W2 <- function (w, x) { return(w * x); }
# z$wmean2 <- rowWeightedMeans(z[,1:3], w=W2(c(0.1,0.5,0.3), z[,4]))
## doesn't work
## Error in rowWeightedMeans(z[, 1:3], w = W#(c(0.1, 0.5, 0.3), z[, 4])) :
## The length of argument 'w' is does not match the number of column in 'x': 5 != 3
## In addition: Warning message:
## In `*.default`(w, x) :
## longer object length is not a multiple of shorter object length
## Calls: rowWeightedMeans -> W -> Ops.zoo -> NextMethod
rowWeightMean_zoo_dependent <- function (r, W, weights) {
s <- sum(W(weights, r[4]))
return(sum(r[1:3] * W2(weights, r[4]) / s))
}
z$wmean2_zoo <- rollapply(z, width=1, by.column=FALSE,
function (r) rowWeightMean_zoo_dependent(r, W2, weights))
z
## a b c x wmean wmean_zoo wmean2_zoo
## 1 1 6 11 0 7.111111 7.111111 NaN
## 2 2 7 12 0 8.111111 8.111111 NaN
## 3 3 8 13 0 9.111111 9.111111 NaN
## 4 4 9 14 0 10.111111 10.111111 NaN
## 5 5 10 15 0 11.111111 11.111111 NaN
I think this can be solved by clever reshaping. I would use dplyr for that - but the workflow should work similar for plyr or data.table - all these packages are heavily optimized.
for this example I assume the weight function is w(x) = w0 ^ x
Here I create some sample data z, and generic weights w (note I add a row number r to z):
library(dplyr)
library(tidyr)
N <- 10
z <- data.frame(r=1:N, a=rnorm(N), b=rnorm(N), c=rnorm(N), x=rpois(N, 5))
w <- data.frame(key=c('a','b','c'), weight=c(0.1,0.5,0.3))
Now the calculation would be:
res <- z %>% gather(key,value,-r,-x) %>% # convert to long format, but keep row numbers and x
left_join(w, 'key') %>% # add generic weights
mutate(eff_weight = weight^x) %>% # calculate effective weights
group_by(r) %>% # group by the orignal lines for the weighted mean
summarise(ws = sum(value*eff_weight), ww=sum(eff_weight)) %>% # calculate to helper values
mutate(weighted_mean = ws/ww) %>% # effectively calculate the weighted mean
select(r, weighted_mean) # remove unneccesary output
left_join(z, res) # add to the original data
I added some notes - but if you have trouble understanding you could evaluate res stepwise (remove tail including %>%) and have a look at the results.
Update
took the challenge to find the way to do the same in base R:
N <- 10
z <- data.frame(a=rnorm(N), b=rnorm(N), c=rnorm(N), x=rpois(N, 5))
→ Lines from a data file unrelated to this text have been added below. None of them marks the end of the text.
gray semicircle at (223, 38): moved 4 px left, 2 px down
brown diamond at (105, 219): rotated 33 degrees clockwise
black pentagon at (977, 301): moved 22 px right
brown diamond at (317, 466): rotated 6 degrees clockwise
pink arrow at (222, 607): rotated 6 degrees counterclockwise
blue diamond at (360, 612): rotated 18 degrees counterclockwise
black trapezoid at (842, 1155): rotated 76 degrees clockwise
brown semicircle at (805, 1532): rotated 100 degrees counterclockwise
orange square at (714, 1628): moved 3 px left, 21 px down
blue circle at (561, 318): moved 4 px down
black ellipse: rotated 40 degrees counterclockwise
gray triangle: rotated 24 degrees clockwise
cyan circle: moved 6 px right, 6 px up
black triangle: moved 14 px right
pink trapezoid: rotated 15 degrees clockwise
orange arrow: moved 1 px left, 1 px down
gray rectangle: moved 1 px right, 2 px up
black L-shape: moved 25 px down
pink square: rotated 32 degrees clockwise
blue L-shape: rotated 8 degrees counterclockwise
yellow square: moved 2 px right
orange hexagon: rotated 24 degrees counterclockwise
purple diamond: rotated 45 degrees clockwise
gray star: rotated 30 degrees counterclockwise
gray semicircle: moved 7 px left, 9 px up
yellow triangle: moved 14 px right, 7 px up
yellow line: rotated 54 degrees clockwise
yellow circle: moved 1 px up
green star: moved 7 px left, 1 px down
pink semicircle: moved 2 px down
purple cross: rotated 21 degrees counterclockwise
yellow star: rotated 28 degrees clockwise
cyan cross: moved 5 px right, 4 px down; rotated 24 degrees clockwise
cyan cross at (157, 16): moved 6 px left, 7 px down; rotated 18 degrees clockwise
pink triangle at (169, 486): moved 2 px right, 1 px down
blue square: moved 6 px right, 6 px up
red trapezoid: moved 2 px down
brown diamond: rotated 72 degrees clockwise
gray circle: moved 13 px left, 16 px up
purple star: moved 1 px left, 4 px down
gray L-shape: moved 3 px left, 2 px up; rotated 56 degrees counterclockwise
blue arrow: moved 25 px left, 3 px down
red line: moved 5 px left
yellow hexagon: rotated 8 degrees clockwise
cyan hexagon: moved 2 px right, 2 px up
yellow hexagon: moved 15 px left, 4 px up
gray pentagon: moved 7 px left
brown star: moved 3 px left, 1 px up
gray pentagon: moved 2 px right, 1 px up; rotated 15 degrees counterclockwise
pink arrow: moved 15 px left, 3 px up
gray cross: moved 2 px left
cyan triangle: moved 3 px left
w <- data.frame(key=c('a','b','c'), weight=c(0.1,0.5,0.3))
long.z <- reshape(z, idvar = "row", times=c('a','b','c'),
timevar='key',
varying = list(c('a','b','c')), direction = "long")
compose.z <- merge(long.z,w, by='key')
compose.z2 <- within(compose.z, eff.weight <- weight^x)
sum.stat <- by(compose.z2, compose.z2$row, function(x) {sum(x$a * x$eff.weight )/sum(x$eff.weight)})
nice.data <- c(sum.stat)
It requires a bit more verbose function. But the same pattern can be applied.